The Kurzweil Effect on Communications

Change is all around us, but is possibly happening faster in marketing and media than anything else on the planet. How we communicate with everyone and everything is drastically different today than it was last year at this time. Information technology is changing the way we communicate.

Don’t take my word for it. Ray Kurzweil, famed inventor and futurist, states in the May 14, 2007 issue of Fortune magazine that “…Information technologies are doubling in power every year right now. Doubling every year is multiplying by 1,000 in ten years.” Just think about that. Look at where we are today and what technology is doing…thinking out 10 years in almost unimaginable.

Okay, you get the point, but what does this have to do with marketing? Well, everything.

Technology has created a couple truths over the past few years:

  1. The buyer is more in control than ever. This will continue and grow with the advancement of technology.
  2. More seamless and integrated technology is enabling companies to talk with consumers in more and different ways never thought of before.

Conclusion to these two points: You, the marketer, will have more ways to connect with customers than ever before. Beware: your messages better be valuable or the customer will shut you out…forever.

A little hasty? Maybe, but you get the point.

Below are some key points that I’m calling the KEC (Kurzweil Effect on Communications):

  • Understanding your buyer is more important than ever when communications are accelerating beyond our control. What to do? Set up multiple “listening posts” inside and outside the organization that can generate real-time feedback on what your customers are doing, saying, and possibly thinking. This means relationship building is back!
  • Buyers have little (if any) patience to figure things out. What this means? Be sure your communications are valuable and relevant. It also means that if your eNewsletter doesn’t look right in gmail or yahoo or gets black-listed, you missed your shot. You get one shot in today’s fast-changing communications environment. Make it count.
  • There is no possible way that any executive or decision-maker can keep up with technology. Best they can do is manage their lives using bits and pieces of technology. Can you take advantage of this? Yes. Create integrated “combos” of marketing (print/web, eNewsletter/Blog, Blog/RSS/Print) that are each packaged differently.
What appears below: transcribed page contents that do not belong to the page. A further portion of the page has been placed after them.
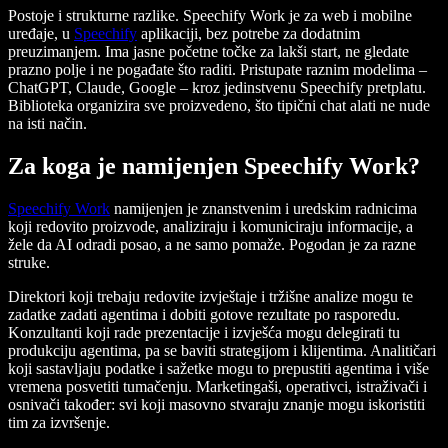
Postoje i strukturne razlike. Speechify Work je za web i mobilne
uređaje, u
Speechify
aplikaciji, bez potrebe za dodatnim
preuzimanjem. Ima jasne početne točke za lakši start, ne gledate
prazno polje i ne pogađate što raditi. Pristupate raznim modelima –
ChatGPT, Claude, Google – kroz jedinstvenu Speechify pretplatu.
Biblioteka organizira sve proizvedeno, što tipični chat alati ne nude
na isti način.
Za koga je namijenjen Speechify Work?
Speechify Work
namijenjen je znanstvenim i uredskim radnicima
koji redovito proizvode, analiziraju i komuniciraju informacije, a
žele da AI odradi posao, a ne samo pomaže. Pogodan je za razne
struke.
Direktori koji trebaju redovite izvještaje i tržišne analize mogu te
zadatke zadati agentima i dobiti gotove rezultate po rasporedu.
Konzultanti koji rade prezentacije i izvješća mogu delegirati tu
produkciju agentima, pa se baviti strategijom i klijentima. Analitičari
koji sastavljaju podatke i sažetke mogu to prepustiti agentima i više
vremena posvetiti tumačenju. Marketingaši, operativci, istraživači i
osnivači također: svi koji masovno stvaraju znanje mogu iskoristiti
tim za izvršenje.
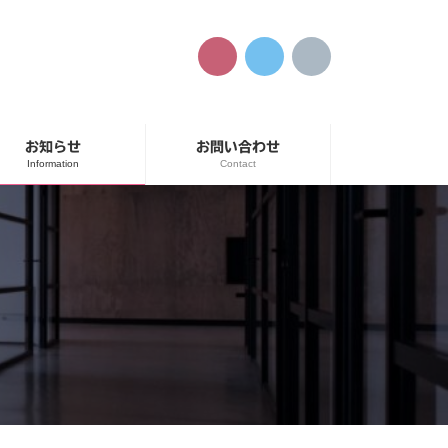
お知らせ
お問い合わせ
Information
Contact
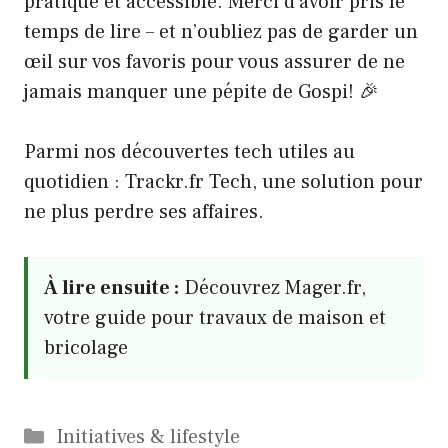
pratique et accessible. Merci d’avoir pris le
temps de lire – et n’oubliez pas de garder un
œil sur vos favoris pour vous assurer de ne
jamais manquer une pépite de Gospi! 🎉
Parmi nos découvertes tech utiles au
quotidien :
Trackr.fr Tech, une solution pour
ne plus perdre ses affaires
.
À lire ensuite :
Découvrez Mager.fr,
votre guide pour travaux de maison et
bricolage
Catégories
Initiatives & lifestyle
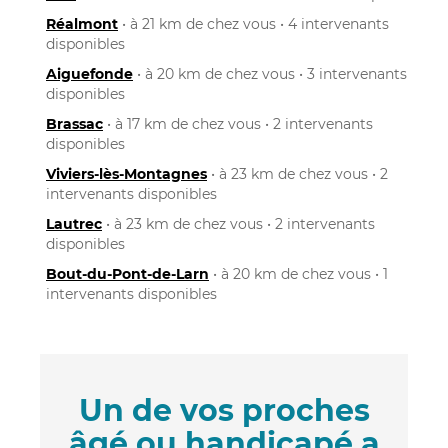
Réalmont
• à 21 km de chez vous • 4 intervenants
disponibles
Aiguefonde
• à 20 km de chez vous • 3 intervenants
disponibles
Brassac
• à 17 km de chez vous • 2 intervenants
disponibles
Viviers-lès-Montagnes
• à 23 km de chez vous • 2
intervenants disponibles
Lautrec
• à 23 km de chez vous • 2 intervenants
disponibles
Bout-du-Pont-de-Larn
• à 20 km de chez vous • 1
intervenants disponibles
Un de vos proches
âgé ou handicapé a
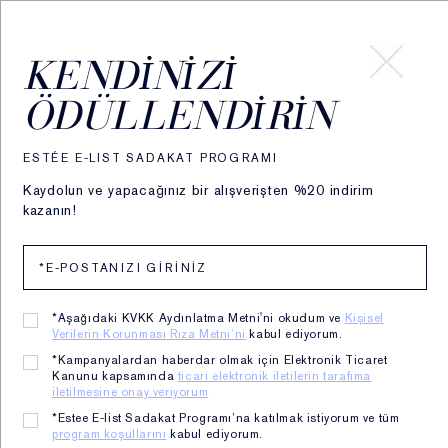
HESABIM
KENDINIZI
ÖDÜLLENDIRIN
ESTÉE E-LIST SADAKAT PROGRAMI
Kaydolun ve yapacağınız bir alışverişten %20 indirim
kazanın!
*Aşağıdaki KVKK Aydınlatma Metni'ni okudum ve
Kişisel
Verilerin Korunması Rıza Metni’ni
kabul ediyorum.
*Kampanyalardan haberdar olmak için Elektronik Ticaret
Kanunu kapsamında
ticari elektronik iletilerin tarafıma
iletilmesine onay veriyorum
Double Wear Smooth &
*Estee E-list Sadakat Programı’na katılmak istiyorum ve tüm
program koşullarını
kabul ediyorum.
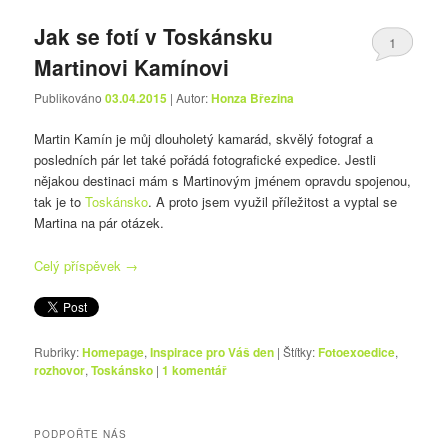
Jak se fotí v Toskánsku
1
Martinovi Kamínovi
Publikováno
03.04.2015
| Autor:
Honza Březina
Martin Kamín je můj dlouholetý kamarád, skvělý fotograf a
posledních pár let také pořádá fotografické expedice. Jestli
nějakou destinaci mám s Martinovým jménem opravdu spojenou,
tak je to
Toskánsko
. A proto jsem využil příležitost a vyptal se
Martina na pár otázek.
Celý příspěvek
→
Rubriky:
Homepage
,
Inspirace pro Váš den
|
Štítky:
Fotoexoedice
,
rozhovor
,
Toskánsko
|
1
komentář
PODPOŘTE NÁS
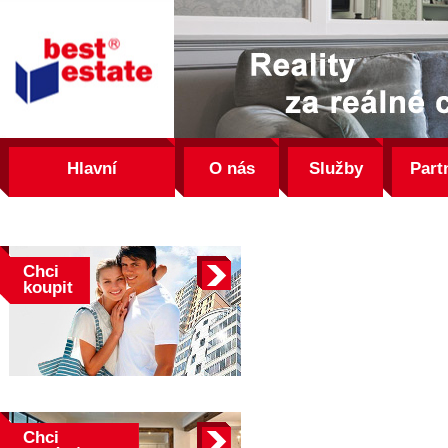
best
estate
Hlavní
O nás
Služby
Part
Chci
koupit
Chci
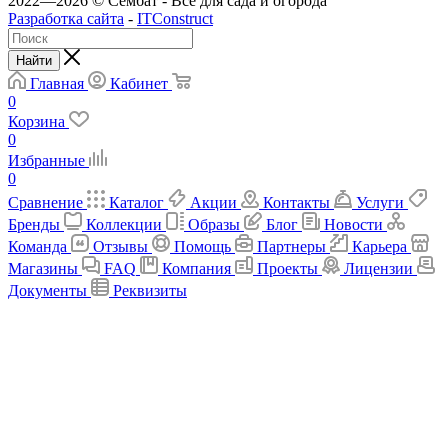
2022—2026 © Сембат - Все для сада и огорода
Разработка сайта
-
ITConstruct
Найти
Главная
Кабинет
0
Корзина
0
Избранные
0
Сравнение
Каталог
Акции
Контакты
Услуги
Бренды
Коллекции
Образы
Блог
Новости
Команда
Отзывы
Помощь
Партнеры
Карьера
Магазины
FAQ
Компания
Проекты
Лицензии
Документы
Реквизиты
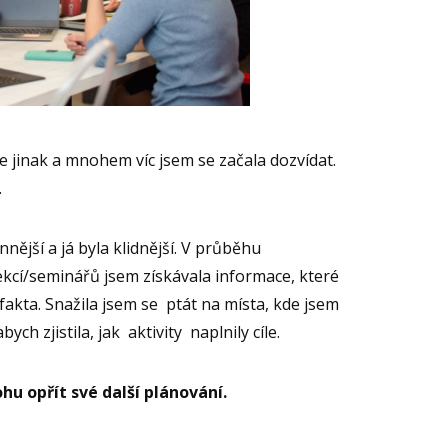
se jinak a mnohem víc jsem se začala dozvídat.
.
ější a já byla klidnější. V průběhu
ekcí/seminářů jsem získávala informace, které
akta. Snažila jsem se ptát na místa, kde jsem
ych zjistila, jak aktivity naplnily cíle.
hu opřít své další plánování.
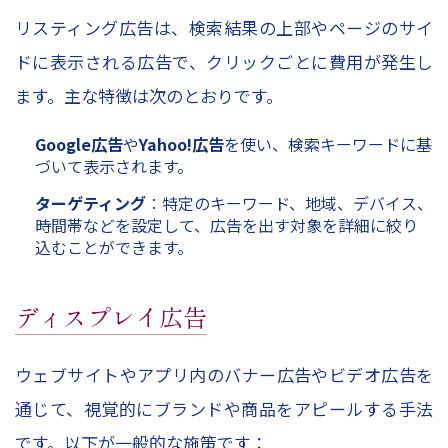
リスティング広告は、検索結果の上部やページのサイ
ドに表示される広告で、クリックごとに費用が発生し
ます。主な特徴は次のとおりです。
Google広告
や
Yahoo!広告
を使い、検索キーワードに基
づいて表示されます。
ターゲティング
：特定のキーワード、地域、デバイス、
時間帯などを設定して、広告を出す対象を詳細に絞り
込むことができます。
ディスプレイ広告
ウェブサイトやアプリ内のバナー広告やビデオ広告を
通じて、視覚的にブランドや商品をアピールする手法
です。以下が一般的な施策です：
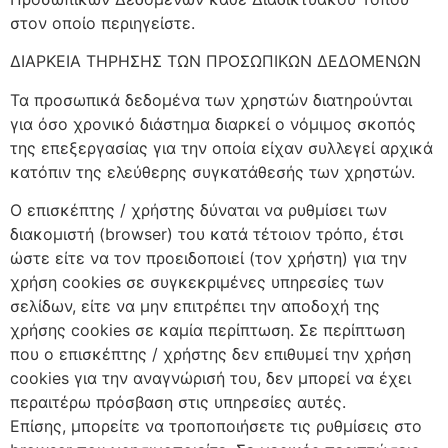
στον οποίο περιηγείστε.
ΔΙΑΡΚΕΙΑ ΤΗΡΗΣΗΣ ΤΩΝ ΠΡΟΣΩΠΙΚΩΝ ΔΕΔΟΜΕΝΩΝ
Τα προσωπικά δεδομένα των χρηστών διατηρούνται
για όσο χρονικό διάστημα διαρκεί ο νόμιμος σκοπός
της επεξεργασίας για την οποία είχαν συλλεγεί αρχικά
κατόπιν της ελεύθερης συγκατάθεσής των χρηστών.
Ο επισκέπτης / χρήστης δύναται να ρυθμίσει των
διακομιστή (browser) του κατά τέτοιον τρόπο, έτσι
ώστε είτε να τον προειδοποιεί (τον χρήστη) για την
χρήση cookies σε συγκεκριμένες υπηρεσίες των
σελίδων, είτε να μην επιτρέπει την αποδοχή της
χρήσης cookies σε καμία περίπτωση. Σε περίπτωση
που ο επισκέπτης / χρήστης δεν επιθυμεί την χρήση
cookies για την αναγνώρισή του, δεν μπορεί να έχει
περαιτέρω πρόσβαση στις υπηρεσίες αυτές.
Επίσης, μπορείτε να τροποποιήσετε τις ρυθμίσεις στο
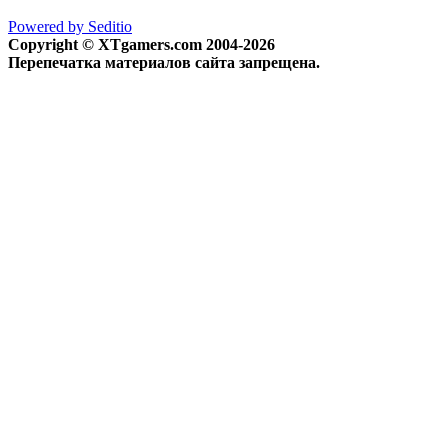
Powered by Seditio
Copyright © XTgamers.com 2004-2026
Перепечатка материалов сайта запрещена.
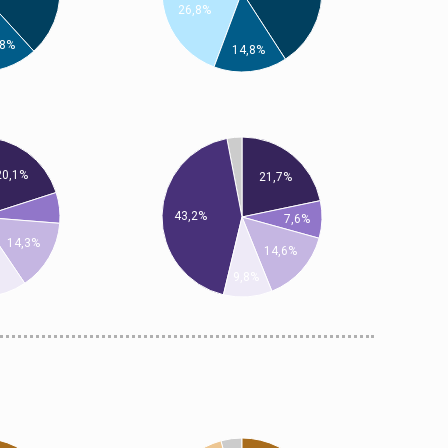
26,8%
,8%
14,8%
20,1%
21,7%
43,2%
7,6%
14,3%
14,6%
9,8%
This reaches each decision-maker where they are at in the technology cycle, but doesn’t shut out the early adopters.
  • What else to do? Assign someone in your company to be the technology evangelist. This person’s responsibility is to keep up with technology as it pertains to your customers. What are they using to make buying decisions, learn, communicate? This person may slowly become the most important person in your organization.